Analysis from China-Understander: Large arms alliance of the three dictators is becoming extremely dangerous because of nuclear weapons.
The meeting between Putin and Kim Jung-un in Vladivostok, Russia could turn geopolitics on its head. The rulers Putin, Kim and Xi are moving closer together and could form a new, threatening arms alliance.
The announced meeting between the two dictators Vladimir Putin and Kim Jung-un in Waldivostok, Russia, raises the question of the extent to which Pyongyang might be prepared to replenish the depleted Russian ammunition depots. A potential arms deal between the two dictatorships would not necessarily require a meeting of heads of state; Russian Defense Minister Sergei Shoigu was only in Pyongyang in July. Therefore, this meeting should send a signal beyond the actual question of arms deliveries and tell the free world that Russia and North Korea are still a force to be reckoned with.
Specifically, Putin needs access to North Korea’s military supplies because Russia’s magazines are empty after a year and a half of war. Pyongyang reportedly has large ammunition reserves, most of which are based on Soviet-era models and would therefore be compatible with Russian weapons systems. North Korea also has a defense industry that could produce fresh weapons and ammunition for the Kremlin. The White House warned last November that Pyongyang was secretly supplying Russia with artillery shells that were being shipped to Ukraine via the Middle East and Africa.
Alexander Görlach is honorary professor of ethics at Leuphana University in Lüneburg and senior fellow at the Carnegie Council for Ethics in International Affairs in New York. After a stay in Taiwan and Hong Kong, he focused on the rise of China and what it means for democracies in East Asia in particular. From 2009 to 2015, Alexander Görlach was also the publisher and editor-in-chief of the debate magazine The European, which he founded. Today he is a columnist and author for various media. He lives in New York and Berlin.
Beijing has kept Russia economically afloat since the start of the war of aggression
In return, Russia could provide North Korea with satellite and nuclear technology for submarines that Pyongyang’s Stone Age regime cannot yet produce itself. In the past, Moscow has always been reluctant to share this technology, not only with North Korea, but also with the People’s Republic of China. There you should be informed about the meeting between the two men, both of whom are dependent in their own way on the powerful autocrat of the People’s Republic of China, Xi Jinping. Beijing has kept Russia economically afloat since the start of the war of aggression against Ukraine. In return for the expiration of heavily discounted gas, the so-called People’s Liberation Army could also look for and demand Russian know-how.

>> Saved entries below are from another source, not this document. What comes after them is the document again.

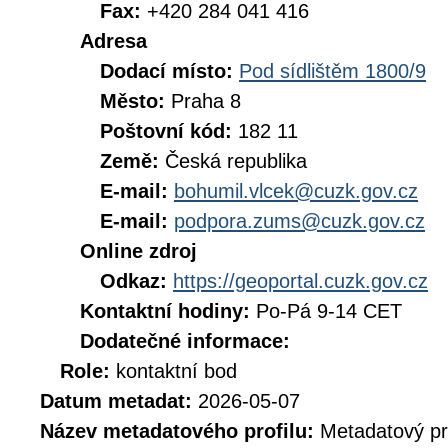
Fax:
+420 284 041 416
Adresa
Dodací místo:
Pod sídlištěm 1800/9
Město:
Praha 8
Poštovní kód:
182 11
Země:
Česká republika
E-mail:
bohumil.vlcek@cuzk.gov.cz
E-mail:
podpora.zums@cuzk.gov.cz
Online zdroj
Odkaz:
https://geoportal.cuzk.gov.cz
Kontaktní hodiny:
Po-Pá 9-14 CET
Dodatečné informace:
Role:
kontaktní bod
Datum metadat:
2026-05-07
Název metadatového profilu:
Metadatový pr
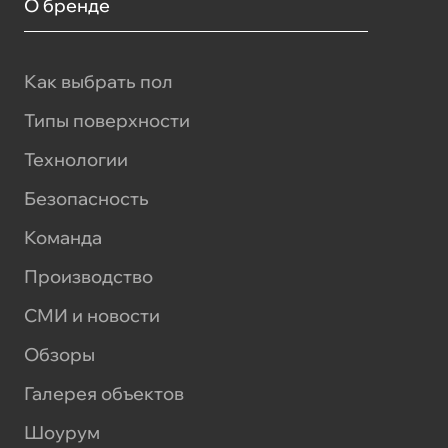
О бренде
Как выбрать пол
Типы поверхности
Технологии
Безопасность
Команда
Производство
СМИ и новости
Обзоры
Галерея объектов
Шоурум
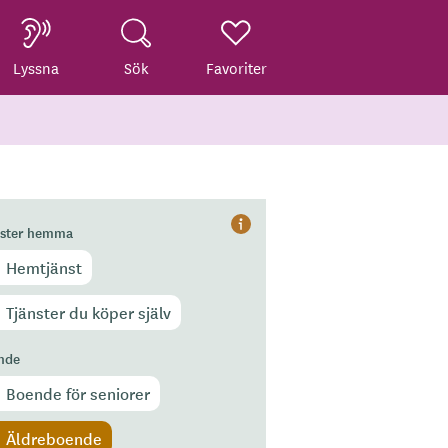
Lyssna
Sök
Favoriter
nster hemma
Hjälp
Hemtjänst
Tjänster du köper själv
nde
Boende för seniorer
Äldreboende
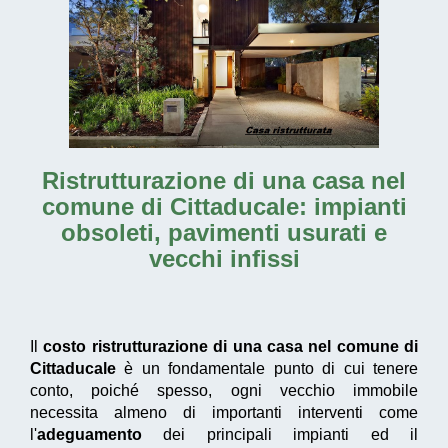
Ristrutturazione di una casa nel
comune di Cittaducale
: impianti
obsoleti, pavimenti usurati e
vecchi infissi
Il
costo ristrutturazione di una casa nel comune di
Cittaducale
è un fondamentale punto di cui tenere
conto, poiché spesso, ogni vecchio immobile
necessita almeno di importanti interventi come
l'
adeguamento
dei principali impianti ed il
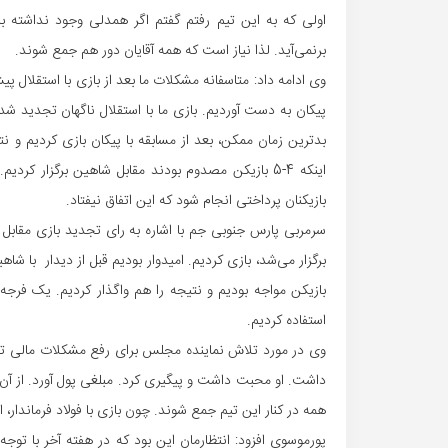
اولی که به این تیم رفتم گفتم اگر همدلی وجود نداشته ب
برنمی‌آید. لذا نیاز است که همه آقایان دور هم جمع شوند.
وی ادامه داد: متاسفانه مشکلات ما بعد از بازی با استقلال
پیکان به دست آوردیم. بازی ما با استقلال ناگهان تجدید ش
بدترین زمان ممکن، بعد از مسابقه با پیکان بازی کردیم و نت
اینکه 4-5 بازیکن مصدوم بودند مقابل شاهین برگزار کر
بازیکنان پرداختی انجام شود که این اتفاق نیفتاد.
سرمربی پارس جنوبی جم با اشاره به رای تجدید بازی مقابل 
برگزار می‌شد، بازی کردیم. امیدوار بودیم قبل از دیدار با ش
استفاده کردیم.
وی در مورد تلاش نماینده مجلس برای رفع مشکلات مالی تی
داشت. او محبت داشت و پیگیری کرد. مبلغی پول آورد. از آن 
همه در کنار این تیم جمع شوند. چون بازی با فولاد فرماندار، 
پورموسوی افزود: انتظارمان این بود که در هفته آخر با توج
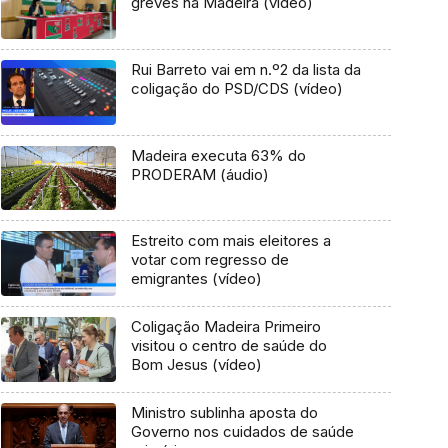
greves na Madeira (vídeo)
Rui Barreto vai em n.º2 da lista da
coligação do PSD/CDS (vídeo)
Madeira executa 63% do
PRODERAM (áudio)
Estreito com mais eleitores a
votar com regresso de
emigrantes (vídeo)
Coligação Madeira Primeiro
visitou o centro de saúde do
Bom Jesus (vídeo)
Ministro sublinha aposta do
Governo nos cuidados de saúde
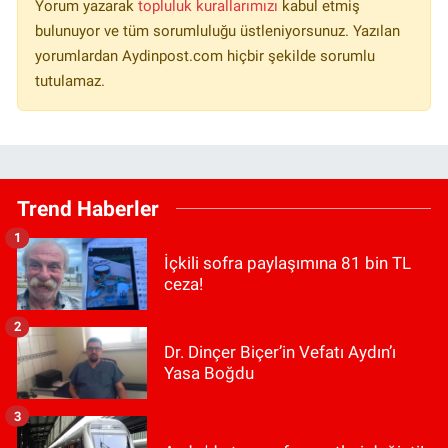
Yorum yazarak
topluluk kurallarımızı
kabul etmiş
bulunuyor ve tüm sorumluluğu üstleniyorsunuz. Yazılan
yorumlardan Aydinpost.com hiçbir şekilde sorumlu
tutulamaz.
Trend Haberler
1
İçkili sofra paylaşımına 81 bin TL
ceza!
2
Dr. Dinçer Biçer’in Vefatı Aydın’ı
Yasa Boğdu
3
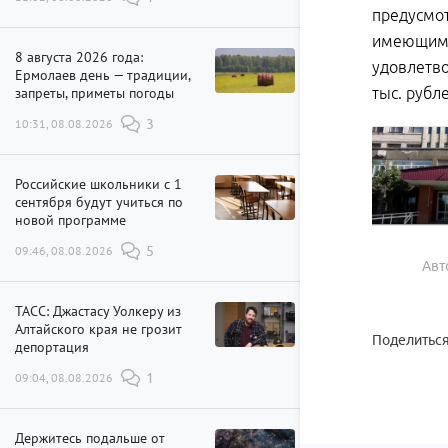
предусмот
имеющим с
8 августа 2026 года:
удовлетво
Ермолаев день — традиции,
запреты, приметы погоды
тыс. рубл
10:31, 08.08.2026
3
Российские школьники с 1
сентября будут учиться по
новой программе
09:46, 08.08.2026
5
Авт
ТАСС: Джастасу Уолкеру из
Алтайского края не грозит
Поделиться
депортация
09:04, 08.08.2026
1
Держитесь подальше от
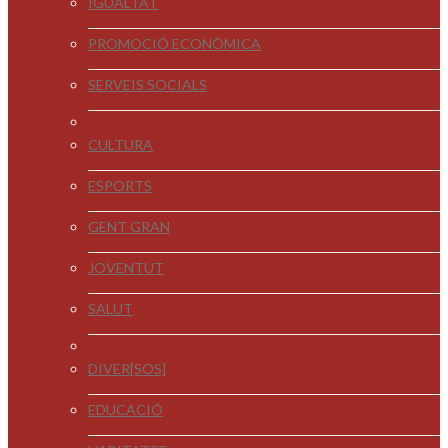
IGUALTAT
PROMOCIÓ ECONÒMICA
SERVEIS SOCIALS
CULTURA
ESPORTS
GENT GRAN
JOVENTUT
SALUT
DIVER[SOS]
EDUCACIÓ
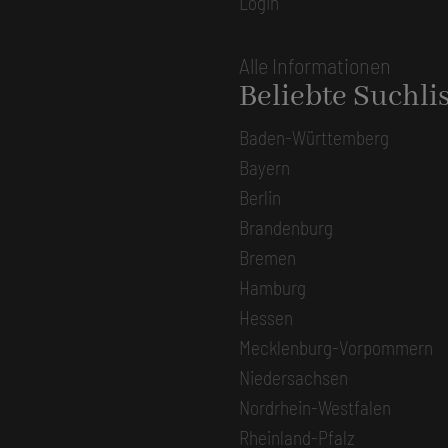
Login
Alle Informationen
Beliebte Suchli
Baden-Württemberg
Bayern
Berlin
Brandenburg
Bremen
Hamburg
Hessen
Mecklenburg-Vorpommern
Niedersachsen
Nordrhein-Westfalen
Rheinland-Pfalz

If there is now a technology transfer to Pyongyang that supports the nuclear ambitions of Kim, whom Donald Trump called “the rocket man,” this would indeed be a departure from Russia’s previous policy. Moscow has always supported sanctions over the Kim family’s nuclear bomb program, as the prospect of nuclear escalation so close to Russia’s east has worried Moscow. The war in Ukraine has apparently shifted this calculation. The Moscow-Beijing-Pyongyang axis can therefore rightly be understood as a new axis of evil.
North Korea could play Russia and China off against each other
Kim Jung-un has a certain upper hand over Vladimir Putin due to the current geo-political situation. Kim also knows that he is an important building block in Xi Jinping’s strategy to annoy the free world, especially the United States of America. North Korea may now use this situation in general and the meeting in Vladivostok in particular to play Russia and China off against each other. It remains questionable whether such a project will be successful, because militarily there is no longer a match between Russia and China. Just in July, Chinese and Russian warships carried out a joint maneuver in which they ventured off the coast of Alaska.
The war in Ukraine certainly accelerated the intensification of the relationship, but the development of closer cooperation began shortly after Xi Jinping took office in 2012. In 2019, Beijing and Moscow decided on closer military cooperation, with Xi achieving this through the annexation of the Crimea rushed to the aid of Putin, who had fallen out of favor in the free world.
North Korea should not be underestimated
In return, Putin has supported Xi’s nefarious actions against Taiwan, in Xinjiang, Tibet and Hong Kong. Since Moscow and Beijing have so far not come into each other’s way in terms of their imperial ambitions, the alliance has lasted to this day. North Korea is not to be underestimated in this trio actorbecause the country has a veritable arms industry that keeps South Korea, Japan and the United States busy.
In March of this year, Politico magazine reported that the People’s Republic was already supporting Putin’s hideous war without sanctions: protective equipment sent to the front would be enough, the paper said, to equip many of the men mobilized by Russia since the invasion. Beijing is also sending drones that can direct artillery fire or drop grenades, as well as night vision devices. If Kim now commits to supplying ammunition, then it becomes clear that the three dictators are not just meeting for show, but are pursuing tangible military goals together.